Dans le cadre de son programme pour l'année 1978-1979, la Commission franco-américaine d'échanges universitaires et culturels a accordé à des conservateurs de bibliothèques une mission d'étude aux États-Unis sur des sujets de leur compétence et de leur spécialité.

Les rapports de trois d'entre eux, publiés ci-dessous, témoignent de l'intérêt qu'ils ont porté à leur recherche et de la satisfaction qu'ils ont éprouvée à rencontrer des collègues de la même discipline, ce temps privilégié d'étude et de rencontre leur ayant permis de développer des relations amicales et des échanges professionnels.

Les publications sur les nouveaux programmes de formation des bibliothécaires, aux États-Unis, sont souvent des études trop brèves pour être significatives. Elles ne donnent qu'un aperçu de ce que sont les enseignements, en particulier pour ces spécialistes des media, formés dans des instituts universitaires ou dans les écoles dont les diplômes permettent cette appellation et qui ont été reconnus par l'ALA (« American Library Association »).

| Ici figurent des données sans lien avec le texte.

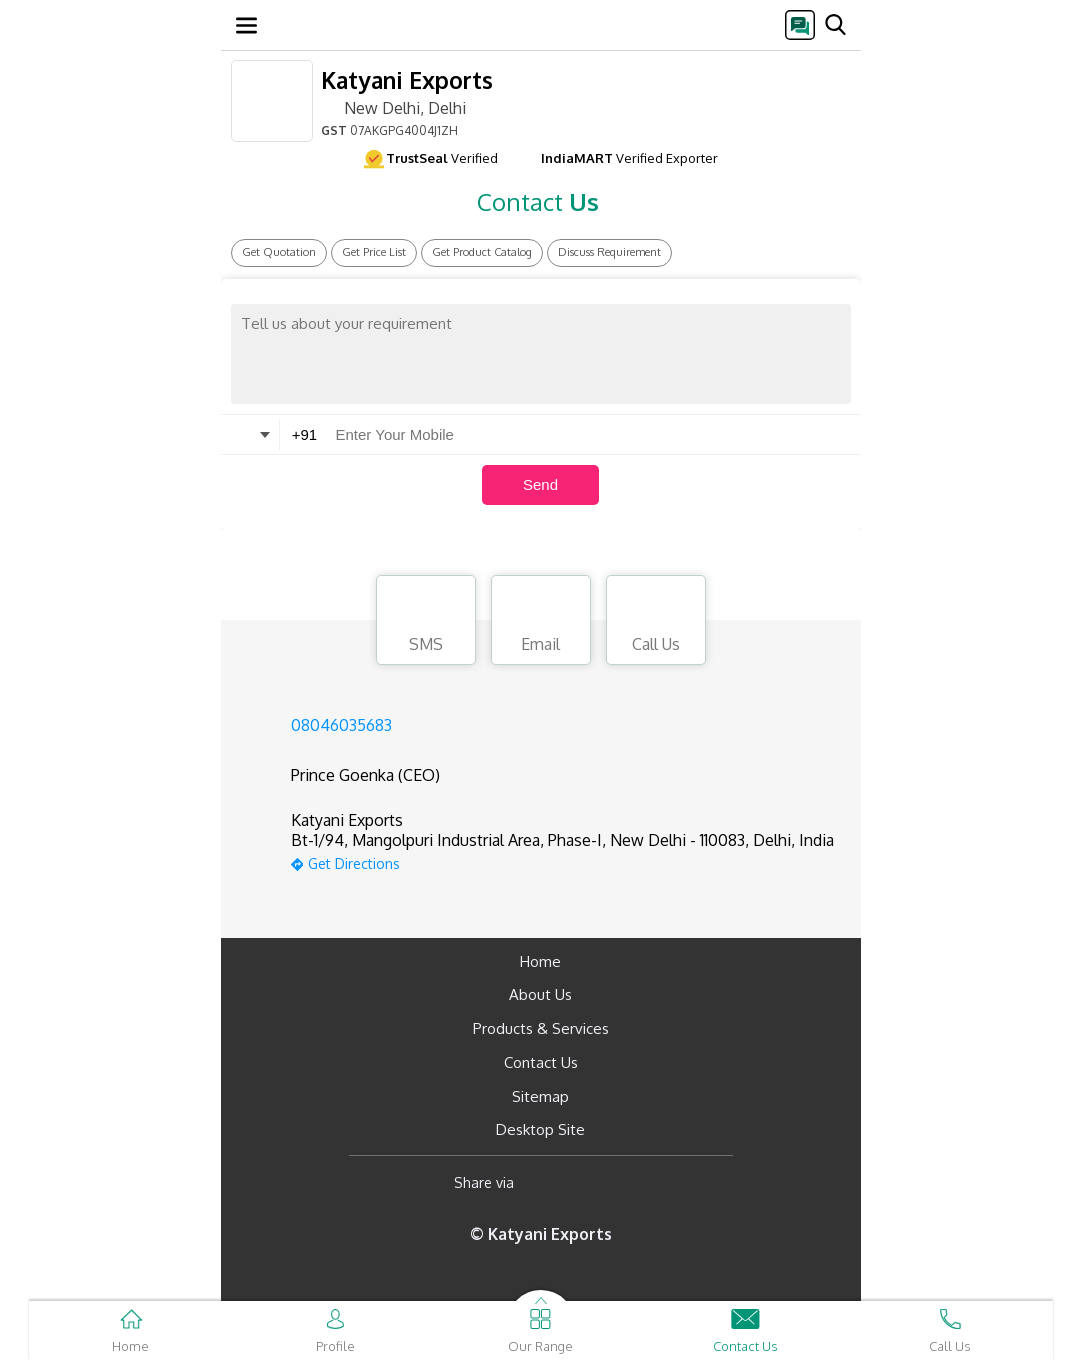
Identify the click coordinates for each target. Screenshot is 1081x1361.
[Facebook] (545, 1182)
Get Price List (374, 252)
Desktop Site (540, 1129)
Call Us (656, 623)
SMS (426, 623)
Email (541, 623)
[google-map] (562, 861)
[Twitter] (631, 1182)
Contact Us (541, 1062)
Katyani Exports (407, 79)
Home (540, 961)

Il faut d'ailleurs reconnaître que la partie la plus intéressante de la formation est celle qui est donnée en milieu actif, sous forme de stages d'assez longue durée. Ce sont donc les bibliothèques pilotes qu'il vaut mieux visiter, si on désire se faire une idée de la formation pratique.

D'autre part, le mode de recrutement, très personnalisé aux États-Unis, tient compte de l'expérience des candidats, non seulement dans les bibliothèques mais aussi dans les domaines les plus variés. Il faudrait pouvoir connaître quelle expérience extra-professionnelle a le plus de chance d'aboutir aux postes de responsabilité, dans les mediathèques, pour savoir quel profil est désormais celui dont l'image est la mieux perçue des administrateurs ou chefs de personnels chargés de recruter les « nouveaux bibliothécaires », ceux qui assureront la transformation des établissements dans les cinq à dix ans à venir. Pour cela, il faudrait suivre de très près, ces « foires aux échanges et mutations » que sont les campagnes de recrutement ouvertes en marge des congrès de l'ALA. Un bibliothécaire français, habitué au système administratif très structuré, aux diplômes acquis en début de carrière, et jamais remis en question, à la sécurité de l'emploi, peut difficilement imaginer ce que peut être l'orchestration d'une candidature à un poste élevé aux États-Unis.

La mobilité du personnel, toujours très importante aux États-Unis, a été accentuée par la récession économique depuis 1973, et aboutit à une sorte de crise du recrutement, perceptible, non seulement au cours d'un congrès de professionnels du livre, mais aussi pendant les visites des bibliothèques.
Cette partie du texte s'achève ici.